IBM has set aside $120 million over two years in sub-Saharan Africa to capitalize on enormous populations of skills and expertise and to capture rapid growth in emerging market countries as they heavily invest in IT to modernize their societies and build out their fundamental business infrastructures in areas such as government services, banking and telecommunications. The new centers are part of IBM’s overall investment in the world’s growth markets, to which the company committed an additional $1.6 billion earlier this year.
The new center in Beijing draws upon experts from IBM’s research and development labs in China, where IBM has established a significant research and development presence. There currently are more than 3,200 IBM engineers and scientists employed by IBM labs in Beijing and Shanghai. China is home to one of IBM’s eight research labs worldwide.
The Beijing center will help clients test proofs of concept, as well as design and deploy cloud computing infrastructures and projects. The center will provide clients with resources such as reference studies and skills training about the cloud computing environment.

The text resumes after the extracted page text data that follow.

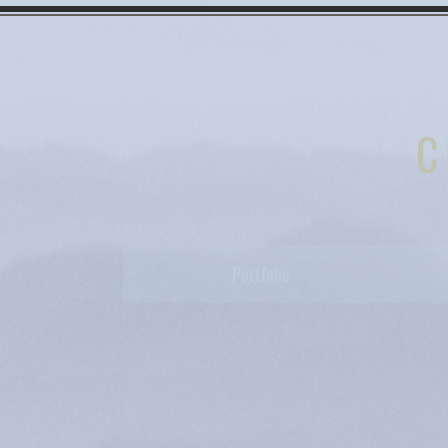
C
Portfolio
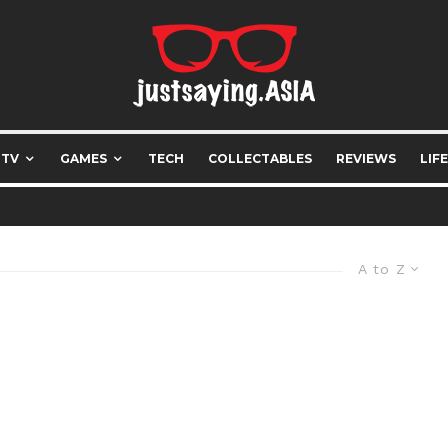
 TV
GAMES
TECH
COLLECTABLES
REVIEWS
LIF
A to Z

The new Africa Innovation Center located in Johannesburg is the first of its kind on the continent. In addition to cloud computing, the center will showcase Web 2.0 technologies, service-oriented architecture (SOA), systems management, next-generation banking systems, and environmentally friendly computing designs as it nurtures information technology skills and addresses business challenges in the economic growth of Sub-Saharan Africa.

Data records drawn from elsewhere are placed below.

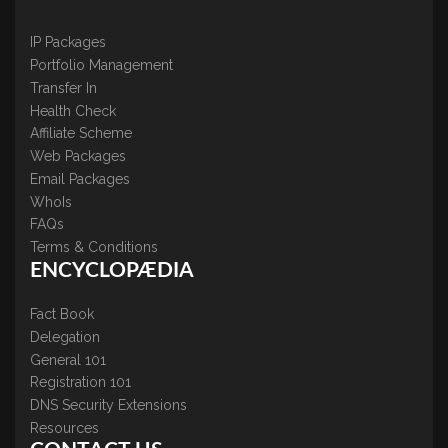
IP Packages
Portfolio Management
Transfer In
Health Check
Affiliate Scheme
Web Packages
Email Packages
WhoIs
FAQs
Terms & Conditions
ENCYCLOPÆDIA
Fact Book
Delegation
General 101
Registration 101
DNS Security Extensions
Resources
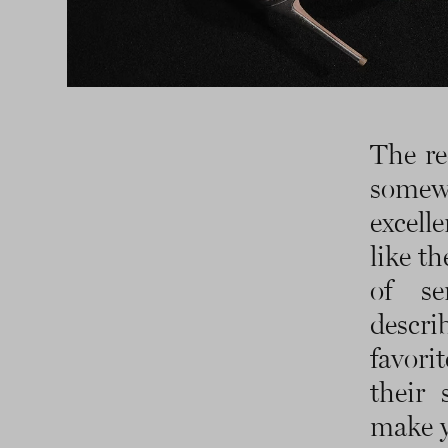
The re
somew
excelle
like th
of se
descr
favori
their 
make y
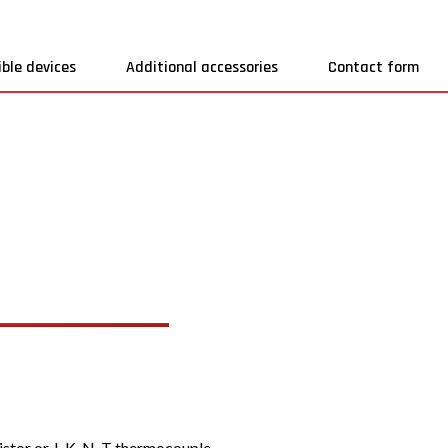
ble devices
Additional accessories
Contact form
tor or J, K, N, T thermocouple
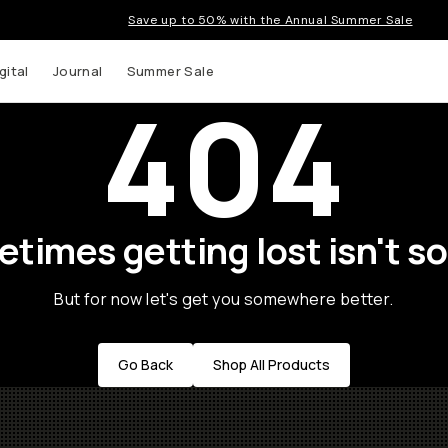
Save up to 50% with the Annual Summer Sale
gital
Journal
Summer Sale
404
times getting lost isn't so
But for now let's get you somewhere better.
Go Back
Shop All Products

The new center will offer an array of services for IBM business partners, software start-ups, IT professionals and academia, who will be able to use its resources to develop skills and deliver solutions to global markets using IBM’s open architecture. They will be able to access IBM services such as product demonstrations, business consulting, and workshops for designing, testing, as well as piloting projects to drive business growth, reduce time-to-market and lower development costs.
IBM has also deployed IBM Idea Factory for Cloud Computing for the University of Pretoria’s Computational Intelligence Research Group. Computer science students will be able to access this new service – based on Web 2.0 technologies and delivered through IBM’s cloud computing environment – to create new projects and collaborate with other members of their community.

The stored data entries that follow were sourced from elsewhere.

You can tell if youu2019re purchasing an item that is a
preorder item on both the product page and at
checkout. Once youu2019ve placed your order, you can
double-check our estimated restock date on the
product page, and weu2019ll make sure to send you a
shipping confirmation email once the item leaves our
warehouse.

IBM also has launched “Blue Cloud,” a collection of enabling technologies that is used to create cloud computing experiences for customers in data center, hosting service and other cloud environments. Blue Cloud is a key technology for IBM’s New Enterprise Data Center (NEDC) initiative, as well as for all of the IBM Cloud Computing centers worldwide.
The two new centers offer access to IBM’s global network of 39 Innovation Centers and 60 research and development labs. Companies are able to tap into IBM expertise regardless of their proximity to any global center.